Vincenzo Esposito

Personal information
- Date of birth: 5 February 1963 (age 62)
- Place of birth: Turin, Italy
- Position: Midfielder

Team information
- Current team: Livorno (head coach)

Senior career*
- Years: Team / Apps / (Gls)
- 1981–1982: Torino / 2 / (0)
- 1982–1986: Prato / 116 / (1)
- 1986–1988: Lazio / 47 / (0)
- 1988–1989: Atalanta / 28 / (0)
- 1989–1992: Cesena / 52 / (3)
- 1992–1996: Prato / 72 / (6)

Managerial career
- 1996–1997: Prato (assistant)
- 1997: Prato
- 1998–2004: Prato
- 2004–2005: Grosseto
- 2005: AlbinoLeffe
- 2006–2009: Inter (Under-19)
- 2009–2010: Ravenna
- 2011–2015: Prato
- 2019–2021: Prato
- 2022–: Livorno

= Vincenzo Esposito (footballer) =

Italian football coach and former player

Vincenzo Esposito (born 5 February 1963) is an Italian football coach and former player.

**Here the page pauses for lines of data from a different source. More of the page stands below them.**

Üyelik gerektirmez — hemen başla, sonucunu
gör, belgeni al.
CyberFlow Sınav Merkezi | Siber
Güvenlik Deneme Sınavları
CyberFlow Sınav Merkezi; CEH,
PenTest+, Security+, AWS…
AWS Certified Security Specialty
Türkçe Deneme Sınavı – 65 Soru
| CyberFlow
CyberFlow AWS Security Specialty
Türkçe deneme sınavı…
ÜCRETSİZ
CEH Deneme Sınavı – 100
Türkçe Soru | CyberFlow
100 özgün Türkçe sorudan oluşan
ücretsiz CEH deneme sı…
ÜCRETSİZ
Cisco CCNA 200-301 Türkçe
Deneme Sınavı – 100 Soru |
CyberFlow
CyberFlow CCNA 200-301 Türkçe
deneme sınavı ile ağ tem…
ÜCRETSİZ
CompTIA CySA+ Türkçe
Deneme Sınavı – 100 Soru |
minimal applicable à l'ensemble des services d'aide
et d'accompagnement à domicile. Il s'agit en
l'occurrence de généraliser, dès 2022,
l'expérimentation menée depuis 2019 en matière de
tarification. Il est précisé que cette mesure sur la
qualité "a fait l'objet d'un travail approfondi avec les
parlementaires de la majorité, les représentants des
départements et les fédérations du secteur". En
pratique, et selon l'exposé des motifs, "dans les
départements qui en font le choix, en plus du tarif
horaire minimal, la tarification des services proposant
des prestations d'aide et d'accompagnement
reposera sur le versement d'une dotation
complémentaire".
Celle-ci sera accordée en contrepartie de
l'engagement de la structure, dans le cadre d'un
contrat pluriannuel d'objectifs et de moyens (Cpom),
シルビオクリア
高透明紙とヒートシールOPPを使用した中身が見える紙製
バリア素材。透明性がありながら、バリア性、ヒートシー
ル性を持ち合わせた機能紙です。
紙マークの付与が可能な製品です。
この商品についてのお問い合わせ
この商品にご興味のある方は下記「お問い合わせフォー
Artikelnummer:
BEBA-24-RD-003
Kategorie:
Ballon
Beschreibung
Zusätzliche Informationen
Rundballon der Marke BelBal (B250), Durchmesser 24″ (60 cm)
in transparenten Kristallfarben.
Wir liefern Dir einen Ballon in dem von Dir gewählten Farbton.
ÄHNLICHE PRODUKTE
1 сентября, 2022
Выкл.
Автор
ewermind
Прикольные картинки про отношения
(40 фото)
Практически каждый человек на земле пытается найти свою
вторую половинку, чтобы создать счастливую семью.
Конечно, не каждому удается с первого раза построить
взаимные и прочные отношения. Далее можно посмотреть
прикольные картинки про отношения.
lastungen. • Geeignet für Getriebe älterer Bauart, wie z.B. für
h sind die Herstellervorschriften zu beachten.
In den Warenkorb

He is the manager of the club Livorno.

==Playing career==
A midfielder, Esposito made his Serie A debut in 1982 with Torino. He successively joined Prato. He successively played for Lazio in the Serie B, and then for Atalanta and Cesena at the Serie A level. He retired in 1996 after a second stint at Prato, with whom he totalled almost 200 first-team appearances in total.

==Coaching career==
After retiring, Esposito stayed on at Prato as part of the club's coaching staff, then became the head coach in 1997, and again between 1998 and 2004. He successively went on to work as a head coach for a number of teams in the minor leagues of Italian professionalism, as well as a three-year period as Inter Milan's Under-19 coach.

In 2011, Esposito returned to Prato as their new head coach until 2015, and then again from 2019 to 2021.

On 22 November 2022, he was hired by Serie D club Livorno as their new head coach, under the ownership of former Prato chairman Paolo Toccafondi.